If in doubt: anonymize first, then red-team.
## Prerequisites
- [Claude Code](https://docs.anthropic.com/en/docs/claude-code) installed
- Python 3.9+
- An OpenAI API key (for GPT-5.5 calls)
## Install
git clone https://github.com/Franz23/red-team.git
cd red-team
chmod +x install.sh
./install.sh
The install script:
- Copies the command and script to `~/.claude/`
- Creates a dedicated venv at `~/.claude/red-team-venv/` and installs `openai` into it (avoids PEP 668 / "externally-managed-environment" errors on Homebrew Python)
- Merges permissions into your existing `settings.local.json` (won't overwrite your other settings)
- Checks for `OPENAI_API_KEY`
If you haven't set your OpenAI key yet:
echo 'export OPENAI_API_KEY=sk-...' >> ~/.zshrc
**On macOS, prefer Keychain.** Shell exports leak into every process you launch. A safer pattern:
security add-generic-password -s "openai-api-key" -a "$USER" -w "sk-..." -U
# Then in ~/.zshrc:
export OPENAI_API_KEY="$(security find-generic-password -s 'openai-api-key' -a "$USER" -w 2>/dev/null)"
### Choosing a different model
The script defaults to **GPT-5.5**. To use a different OpenAI model (e.g. `gpt-5.5-instant` for faster/cheaper iterations, or a future model), set `RED_TEAM_MODEL`:
export RED_TEAM_MODEL=gpt-5.5-instant
## Usage
**The quality of the red-team is directly proportional to how much deal context is in your conversation.** Load everything before running the command — the more Claude knows, the more realistic and useful the adversarial response will be.
Before running `/red-team`, feed the conversation:
- Emails sent to and received from the counterparty
- Proposals, SOWs, contracts (have Claude read the files)
- Call notes or transcripts
- Internal strategy docs (Claude strips these before sending to GPT — they help Claude understand your position but never leak)
- Pricing discussions, term sheets, counteroffers
- Any context about what matters to the other side
Then:
1. Run `/red-team Acme Corp` (or whatever the counterparty is)

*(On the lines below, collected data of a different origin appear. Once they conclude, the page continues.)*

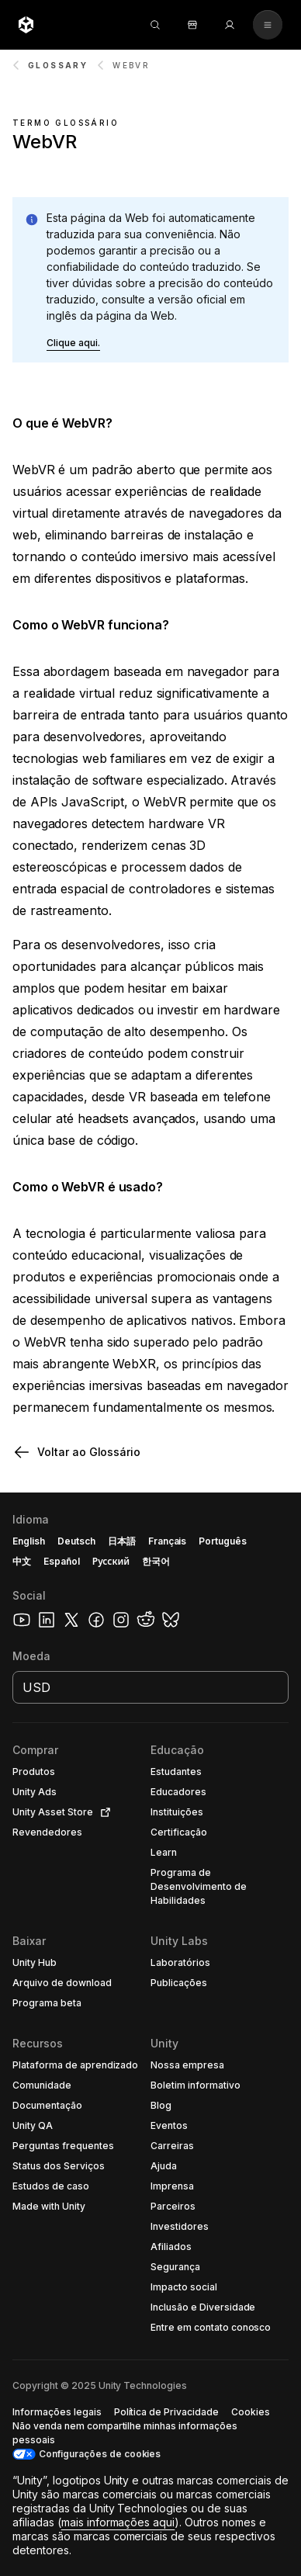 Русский (111, 1561)
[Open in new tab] (102, 1812)
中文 (21, 1561)
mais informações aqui (118, 2522)
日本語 (122, 1541)
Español (61, 1561)
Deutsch (76, 1541)
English (28, 1541)
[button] (73, 343)
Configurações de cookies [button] (100, 2454)
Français (167, 1541)
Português (223, 1541)
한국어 (156, 1561)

2. Claude extracts context, strips internal strategy, researches the counterparty, and sends the constructed prompt to GPT-5.5
3. You get back GPT's adversarial advice + Claude's vulnerability summary
### Iterate on your proposal
This is designed for back-and-forth. After the first red-team:
1. Read GPT's feedback
2. Revise your proposal, counter-offer, or email based on what you learned
3. Share the updated version in the conversation
4. Run `/red-team` again
GPT picks up where it left off — it thinks it's the same negotiator coming back saying "they revised their offer, here's the new version." Each round pressure-tests your latest position so you can tighten it before sending.
## What gets installed
~/.claude/
├── commands/
│ └── red-team.md # The slash command (Claude's instructions)
├── scripts/
│ └── red-team-api.py # Python script that calls GPT-5.5
├── red-team-venv/ # Isolated venv with the openai SDK
└── red-team-state/
└── latest.json # Conversation state for multi-turn (auto-created)
## Uninstall
rm ~/.claude/commands/red-team.md
rm ~/.claude/scripts/red-team-api.py
rm -rf ~/.claude/red-team-state
rm -rf ~/.claude/red-team-venv
Then remove the `Skill(red-team)`, `SlashCommand(/red-team)`, and two `Bash(zsh -i -c '~/.claude/red-team-venv/bin/python3 ~/.claude/scripts/red-team-api.py...':*)` entries from `~/.claude/settings.local.json`.